Amport equestrian is close by (never been though) in Wilton, other than that there is a scats. Sadly lost equi-shop earlier this year which was a big one for Salisbury area!


----------



## kezz86 (18 October 2013)

MerryVB said:



			Amport equestrian is close by (never been though) in Wilton, other than that there is a scats. Sadly lost equi-shop earlier this year which was a big one for Salisbury area!
		
Click to expand...

Thanks I'll look them up!


----------



## _GG_ (18 October 2013)

Which route are you taking to get there? Because if you are going to be passing my neck of the woods on the way to or from the M4....Wadswick is amazing...and they do great cake too


----------



## Racergirl (20 October 2013)

Out just off the Salisbury - Southampton road (big x roads with traffic lights near Wellow, turn left if Salisbury is behind you and along there a bit!) is Horse - E - Things, they are quite good


----------



## kezz86 (21 October 2013)

_GG_ said:



			Which route are you taking to get there?
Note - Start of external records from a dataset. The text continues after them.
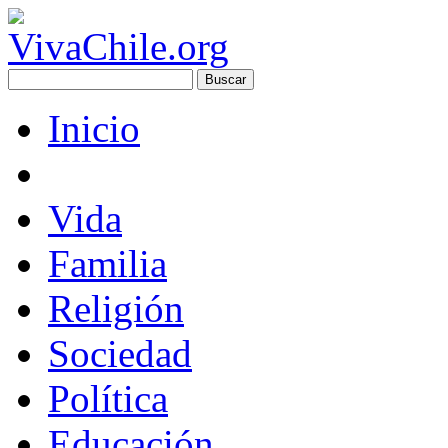
Inicio
Vida
Familia
Religión
Sociedad
Política
Educación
Because if you are going to be passing my neck of the woods on the way to or from the M4....Wadswick is amazing...and they do great cake too 

Click to expand...

Well I went to Wadswick on Saturday since I had nothing better to do and it's my most local large horsey place and bought a gorgeous pair of long brown Mountain Horse riding boots. I've wanted some "forever" and couldn't resist "just trying them on"... 

Never made it anywhere else on Sunday though since we were too busy being sociable 

Thanks for all the suggestions folks will have to try to make it to the other places eventually!


----------